La afferrò per un braccio, portandola verso di sé, ma il tentativo fu vano, poiché si ebbe il risultato contrario. Ambedue caddero, sporcandosi i vestiti di fango. La duchessa scoppiò a ridere, il visconte osservava, per niente compiaciuto, le maniche macchiate della sua giacca.

«Non è divertente», disse serio.

«No, certo che no», continuò lei, fingendosi assorta.

Ma, dopo questo, fu impossibile mantenere un'aria seria da parte di entrambi, poiché l'uno poteva deliziarsi della figura grezza dell'altra, e viceversa.

Era un uomo oculato e piuttosto organizzato, quindi, in passato, preparò una lista mentale dei requisiti della futura sposa:

Primo: doveva essere graziosa. Non aveva bisogno di una bellezza sconvolgente, ma, se doveva andarci a letto, un po' di attrazione avrebbe reso il compito più gradevole;

Secondo: non poteva essere stupida.
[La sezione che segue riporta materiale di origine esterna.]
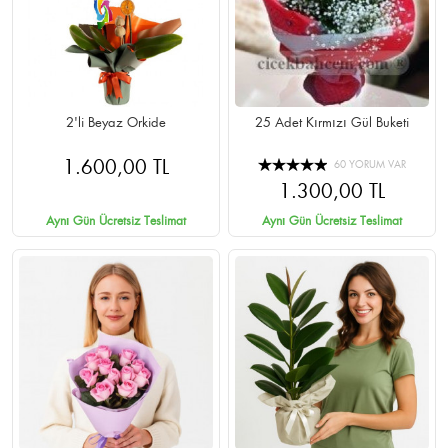
2'li Beyaz Orkide
25 Adet Kırmızı Gül Buketi
1.600,00 TL
60 YORUM VAR
1.300,00 TL
Aynı Gün Ücretsiz Teslimat
Aynı Gün Ücretsiz Teslimat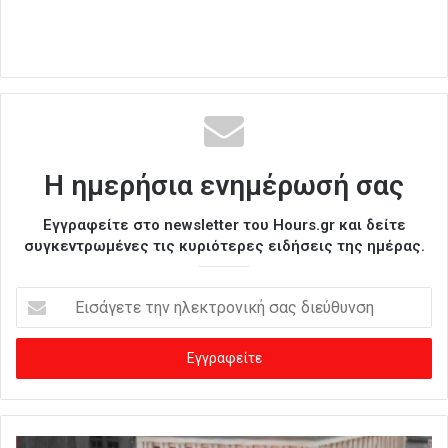
Η ημερήσια ενημέρωσή σας
Εγγραφείτε στο newsletter του Hours.gr και δείτε
συγκεντρωμένες τις κυριότερες ειδήσεις της ημέρας.
Ε
ι
σ
ά
γ
ε
τ
ε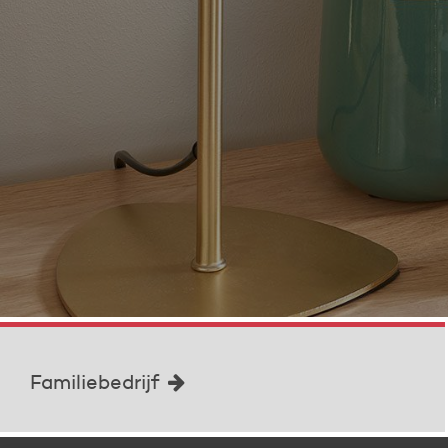
Familiebedrijf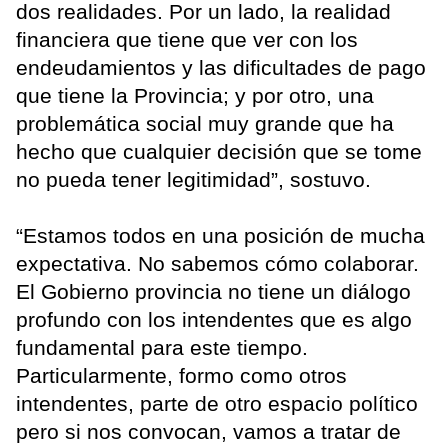
dos realidades. Por un lado, la realidad
financiera que tiene que ver con los
endeudamientos y las dificultades de pago
que tiene la Provincia; y por otro, una
problemática social muy grande que ha
hecho que cualquier decisión que se tome
no pueda tener legitimidad”, sostuvo.
“Estamos todos en una posición de mucha
expectativa. No sabemos cómo colaborar.
El Gobierno provincia no tiene un diálogo
profundo con los intendentes que es algo
fundamental para este tiempo.
Particularmente, formo como otros
intendentes, parte de otro espacio político
pero si nos convocan, vamos a tratar de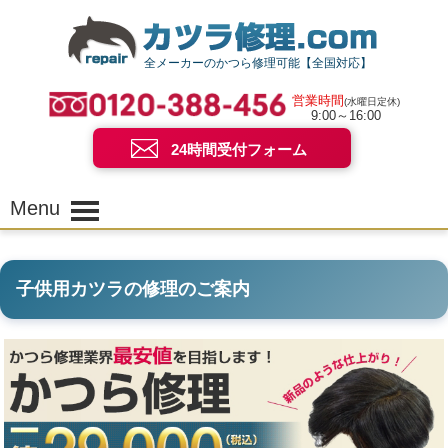
全メーカーのかつら修理可能【全国対応】
営業時間
(水曜日定休)
9:00～16:00
24時間受付フォーム
Menu
子供用カツラの修理のご案内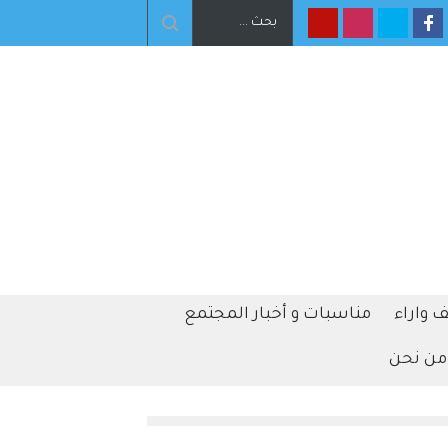
 واراء
مناسبات و أخبار المجتمع
من نحن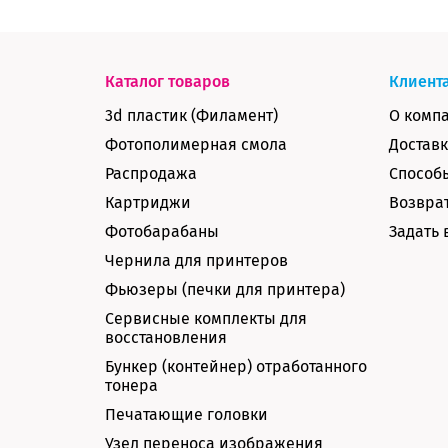
Каталог товаров
Клиент
3d пластик (Филамент)
О комп
Фотополимерная смола
Доставк
Распродажа
Способ
Картриджи
Возврат
Фотобарабаны
Задать 
Чернила для принтеров
Фьюзеры (печки для принтера)
Сервисные комплекты для
восстановления
Бункер (контейнер) отработанного
тонера
Печатающие головки
Узел переноса изображения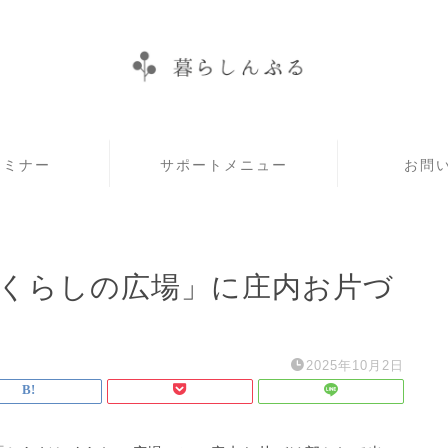
セミナー
サポートメニュー
お問
とくらしの広場」に庄内お片づ
2025年10月2日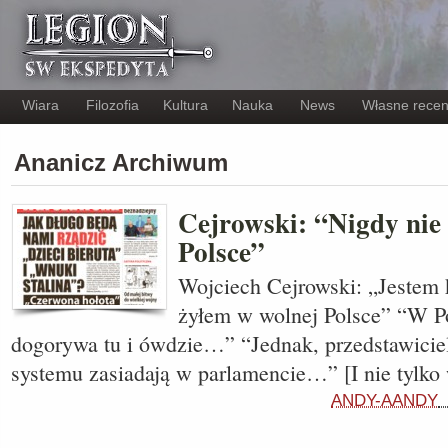
Wiara
Filozofia
Kultura
Nauka
News
Własne recen
Ananicz Archiwum
Cejrowski: “Nigdy nie
Polsce”
Wojciech Cejrowski: „Jestem 
żyłem w wolnej Polsce” “W 
dogorywa tu i ówdzie…” “Jednak, przedstawicie
systemu zasiadają w parlamencie…” [I nie tylko
ANDY-AANDY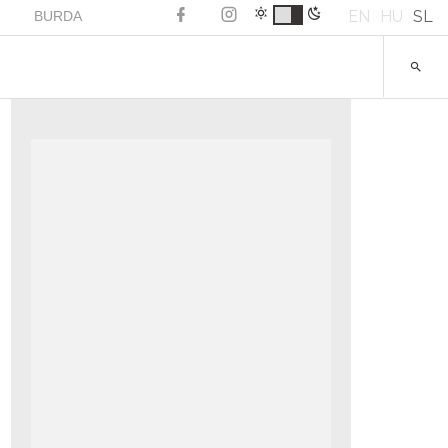
EN
HU
SL
BURDA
Quello, riflettè, sarebbe stato il requisito più difficile da soddisfare. Non era particolarmente impressionato dalla mente delle debuttanti di Londra;

Terzo, e più importante: non doveva essere una persona di cui lui potesse realmente innamorarsi. Quella era una regola da non infrangere per nessun motivo. Non era del tutto cinico, sapeva che il vero amore esisteva. L'amore era, tuttavia, una complicazione che voleva evitare. Non voleva che la sua vita fosse toccata da quella benedizione in particolare. Non dubitava che sarebbe riuscito a trovare una donna intelligente quanto attraente, di cui non si sarebbe mai innamorato. Era possibile che non avrebbe mai trovato l'amore, nemmeno se lo avesse cercato, come succedeva alla maggior parte degli uomini.